Hello,
I am using run_squad.py to build my own question answering system, the problem is that, I want the system can output multiple answers for a question.
The number of answers can be 0, or one, or multiple if possible, how can I do to the code to achieve this? Thank you
soloved
Can you share how did you solve that problem?
@armheb
Sure, some questions in my dataset have multiple answers, some have one answer, some no answer.
Firstly, I add a for loop in the "read_squad_example" method to allow the code to read all answers for each question and build N SquadExamples for each question, N is the number of answers (This is for my case, you don't have to do it, because I need to use all answers, the original squad code only reads the first answer of each question even the question has multiple answers).

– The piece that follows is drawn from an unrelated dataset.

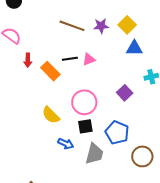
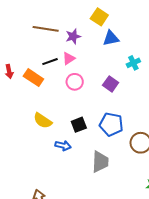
purple star: (101, 26) -> (73, 36), moved
pink circle: (84, 102) -> (75, 82), moved, size x0.7
gray trapezoid: (94, 154) -> (100, 162), moved

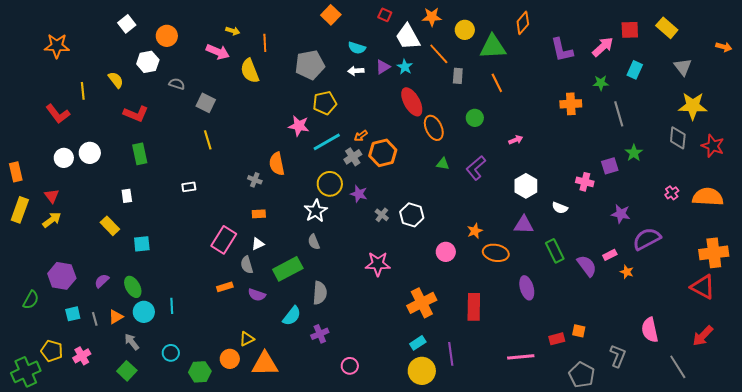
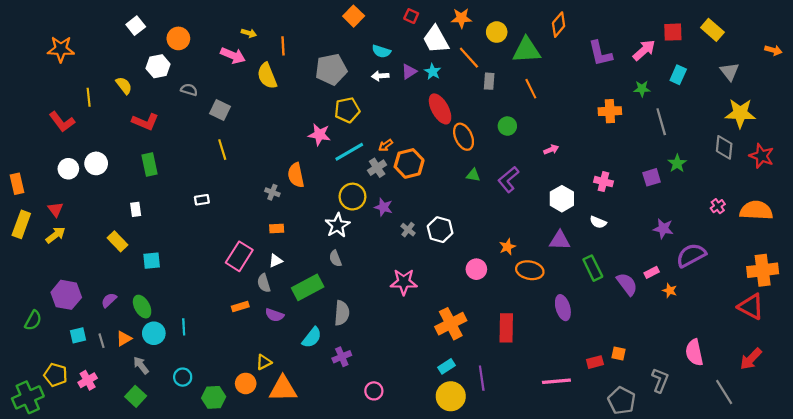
pink cross: (585, 182) -> (603, 182), moved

The run_squad.py produces a "nbest_predictions.json" file, you can see the model provides top 20 possible answers for each question, with possibilities, so I just simply pick some of those answers according to their possibilities.

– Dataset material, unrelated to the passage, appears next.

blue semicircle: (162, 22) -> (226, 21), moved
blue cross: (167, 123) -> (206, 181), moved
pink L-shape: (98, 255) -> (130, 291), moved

However, I have to admit that eventually the performance isn't that good. it works but just not that good, but I think it can be improved by some way.
@mushro00om
Hi,
Can you give sample codes for how you used your model for prediction given a text corpus and a question?

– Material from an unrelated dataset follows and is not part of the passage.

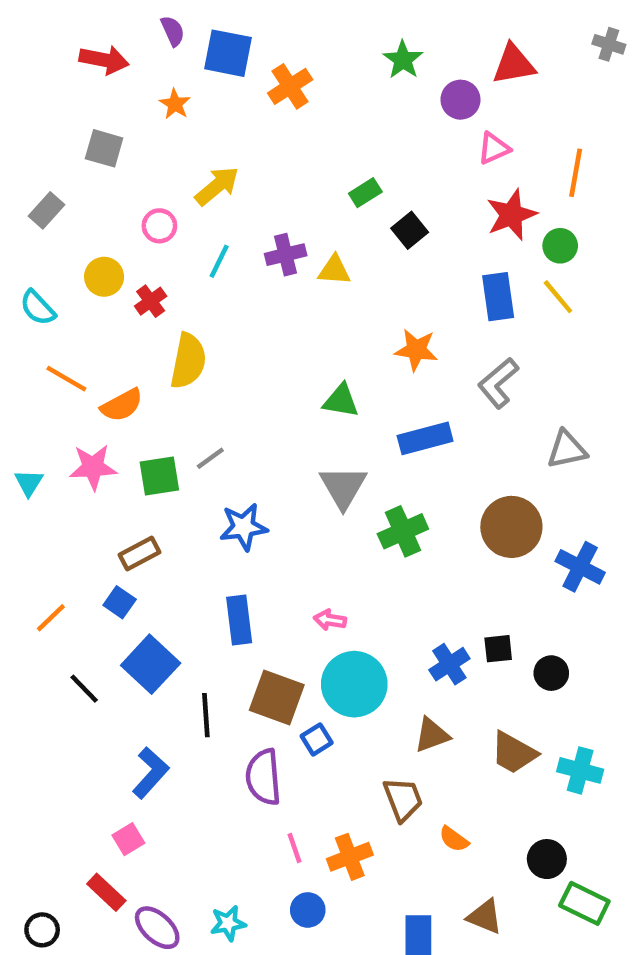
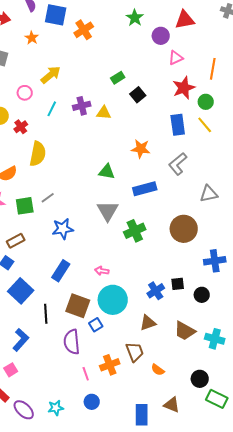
blue cross: (580, 567) -> (215, 261), moved, turned -35
blue rectangle: (239, 620) -> (61, 271), turned 40
orange cross: (350, 857) -> (110, 365), moved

@Swathygsb Hi, sorry for late reply. Actually the code script I used is not this Pytorch version, I used the Tensorflow version provided by Google, because it is much more easier and they provide very clear guidance, Here is the link:
https://github.com/google-research/bert
The most of the code remained unchanged, I basically modified the read_squad_examples method to allow process multiple answers (in my task, a question may have more than one answer, the original code can only process one answer for each question).
So if all your questions have only one particular answer, you can simply follow the guidance, or if your questions may have more than one answer, you can give me your email and i can send my code to you.
This issue has been automatically marked as stale because it has not had recent activity. It will be closed if no further activity occurs. Thank you for your contributions.